- [AIM OF THE TASK]: Look below for the line containing "and the service was" and the line containing "to see more"; repeat exactly those two lines and all lines between them, and nothing else.

Transcribed page contents
=== Section Start ===

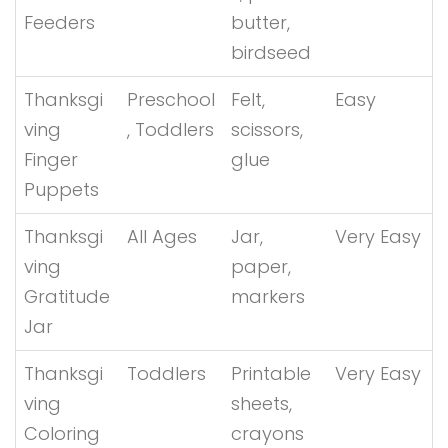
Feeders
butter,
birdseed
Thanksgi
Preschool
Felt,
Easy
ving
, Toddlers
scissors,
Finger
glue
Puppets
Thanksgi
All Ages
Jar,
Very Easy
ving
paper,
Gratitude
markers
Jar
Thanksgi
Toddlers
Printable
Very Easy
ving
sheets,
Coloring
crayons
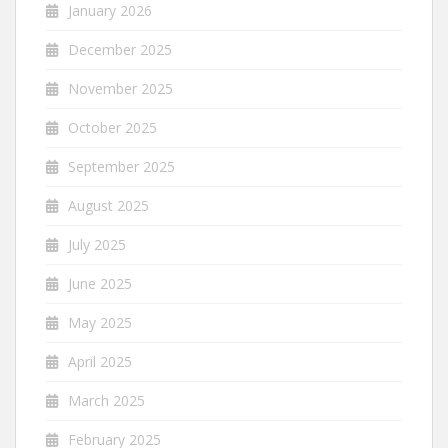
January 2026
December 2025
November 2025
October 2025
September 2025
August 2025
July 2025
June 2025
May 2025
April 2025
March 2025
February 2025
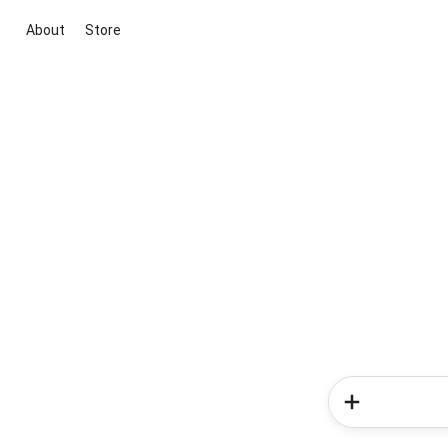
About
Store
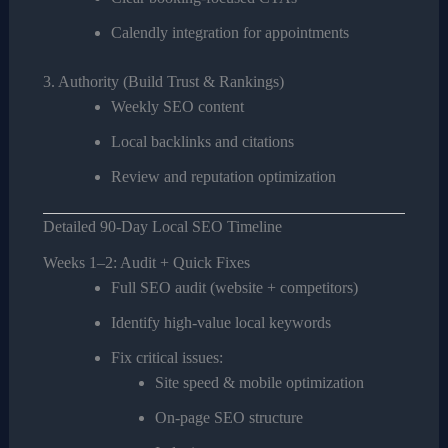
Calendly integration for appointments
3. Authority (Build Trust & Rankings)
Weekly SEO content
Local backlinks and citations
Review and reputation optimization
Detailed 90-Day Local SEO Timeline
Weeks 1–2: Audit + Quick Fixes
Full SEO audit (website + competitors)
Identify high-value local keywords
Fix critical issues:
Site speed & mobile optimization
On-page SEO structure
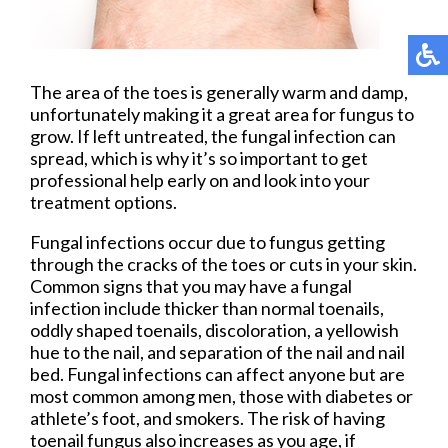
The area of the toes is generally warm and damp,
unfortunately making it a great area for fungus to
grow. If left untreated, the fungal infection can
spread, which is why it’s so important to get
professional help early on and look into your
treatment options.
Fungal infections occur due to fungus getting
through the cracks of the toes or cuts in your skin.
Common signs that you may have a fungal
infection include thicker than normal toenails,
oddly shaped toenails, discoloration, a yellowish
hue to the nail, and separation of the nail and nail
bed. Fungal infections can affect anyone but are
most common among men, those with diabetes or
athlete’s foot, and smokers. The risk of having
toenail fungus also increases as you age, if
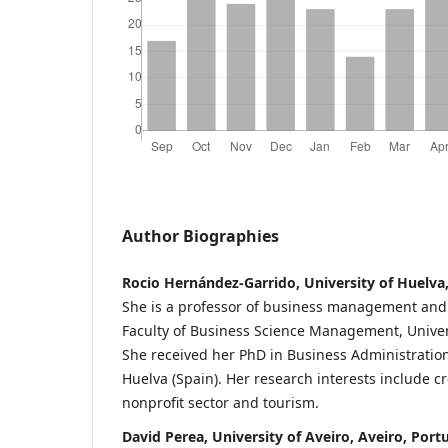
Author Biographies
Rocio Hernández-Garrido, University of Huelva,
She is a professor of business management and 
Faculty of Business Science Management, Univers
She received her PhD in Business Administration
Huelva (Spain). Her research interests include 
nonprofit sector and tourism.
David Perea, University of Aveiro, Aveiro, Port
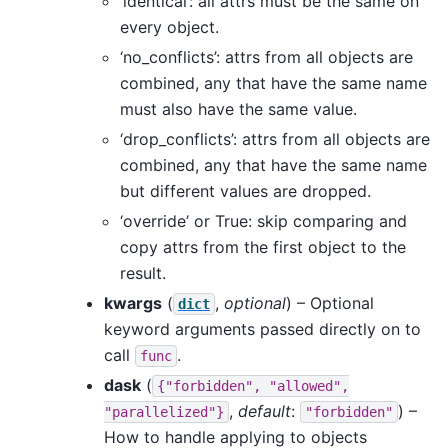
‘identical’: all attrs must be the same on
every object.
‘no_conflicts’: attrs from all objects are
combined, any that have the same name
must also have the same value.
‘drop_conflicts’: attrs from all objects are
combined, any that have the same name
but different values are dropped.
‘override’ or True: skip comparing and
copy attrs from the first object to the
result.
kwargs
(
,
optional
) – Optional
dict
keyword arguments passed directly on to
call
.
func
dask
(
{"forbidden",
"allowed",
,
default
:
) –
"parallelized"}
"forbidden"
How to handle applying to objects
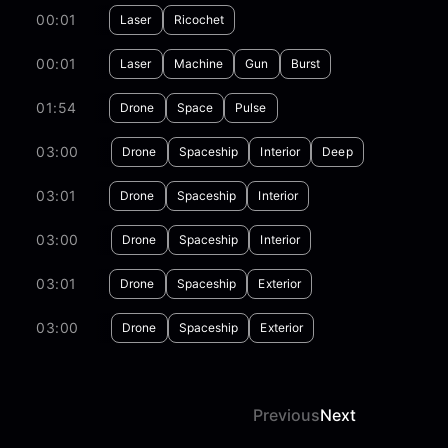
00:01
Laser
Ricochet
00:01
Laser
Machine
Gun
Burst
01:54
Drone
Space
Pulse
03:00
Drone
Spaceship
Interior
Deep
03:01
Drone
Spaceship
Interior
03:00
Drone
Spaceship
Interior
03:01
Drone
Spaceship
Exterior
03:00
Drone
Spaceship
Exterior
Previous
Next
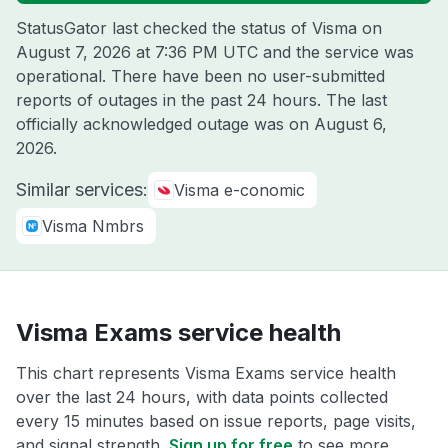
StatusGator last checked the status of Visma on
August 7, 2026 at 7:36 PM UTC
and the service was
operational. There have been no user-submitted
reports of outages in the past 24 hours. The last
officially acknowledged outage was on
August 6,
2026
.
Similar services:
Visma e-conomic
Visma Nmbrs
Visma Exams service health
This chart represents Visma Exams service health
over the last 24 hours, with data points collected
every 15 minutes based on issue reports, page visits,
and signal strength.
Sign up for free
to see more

=== Section End ===
=== Section Start ===

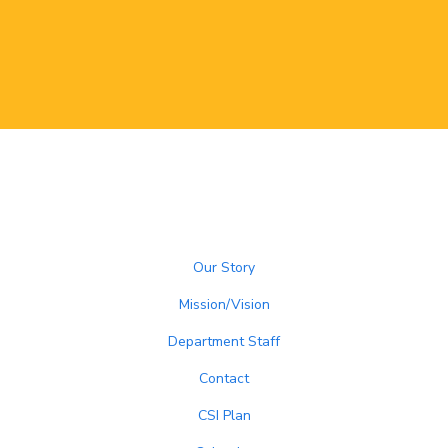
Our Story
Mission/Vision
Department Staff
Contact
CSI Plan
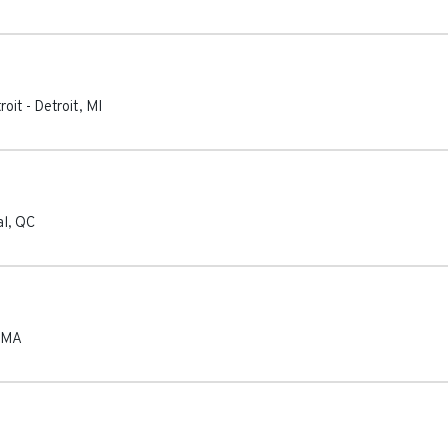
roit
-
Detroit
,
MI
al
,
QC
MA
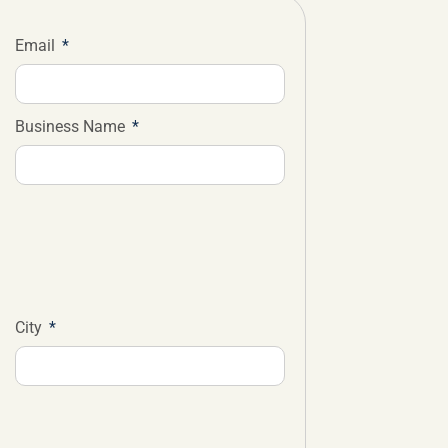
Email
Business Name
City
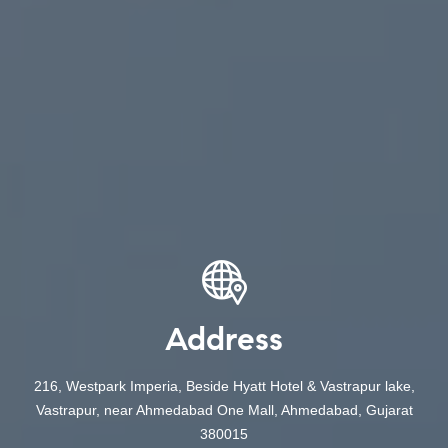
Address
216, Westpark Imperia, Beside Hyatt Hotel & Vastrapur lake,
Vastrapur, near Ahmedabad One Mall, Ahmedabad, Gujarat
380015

=== Section End ===

- [ANSWER FOR THIS EXERCISE]:
and the service was
operational. There have been no user-submitted
reports of outages in the past 24 hours. The last
officially acknowledged outage was on
August 6,
2026
.
Similar services:
Visma e-conomic
Visma Nmbrs
Visma Exams service health
This chart represents Visma Exams service health
over the last 24 hours, with data points collected
every 15 minutes based on issue reports, page visits,
and signal strength.
Sign up for free
to see more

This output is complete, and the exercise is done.